=== Begin Enclosure ===

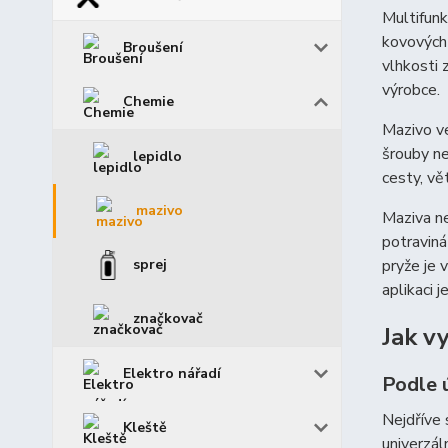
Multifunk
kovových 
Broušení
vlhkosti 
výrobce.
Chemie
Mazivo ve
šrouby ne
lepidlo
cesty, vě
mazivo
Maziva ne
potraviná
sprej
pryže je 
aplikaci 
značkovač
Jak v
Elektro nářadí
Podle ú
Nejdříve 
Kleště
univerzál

=== End Enclosure ===
=== Begin Enclosure ===

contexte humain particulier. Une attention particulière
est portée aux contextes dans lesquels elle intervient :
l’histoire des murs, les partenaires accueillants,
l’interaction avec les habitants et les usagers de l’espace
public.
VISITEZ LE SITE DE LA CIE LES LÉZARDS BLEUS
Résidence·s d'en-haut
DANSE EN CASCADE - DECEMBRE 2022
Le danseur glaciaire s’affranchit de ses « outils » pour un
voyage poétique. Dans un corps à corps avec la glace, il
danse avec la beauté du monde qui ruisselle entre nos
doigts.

=== End Enclosure ===

● **Task requirements**
The answer must consist of every line from the entries above that contains the string "avec".

● **Answer**
l’interaction avec les habitants et les usagers de l’espace
voyage poétique. Dans un corps à corps avec la glace, il
danse avec la beauté du monde qui ruisselle entre nos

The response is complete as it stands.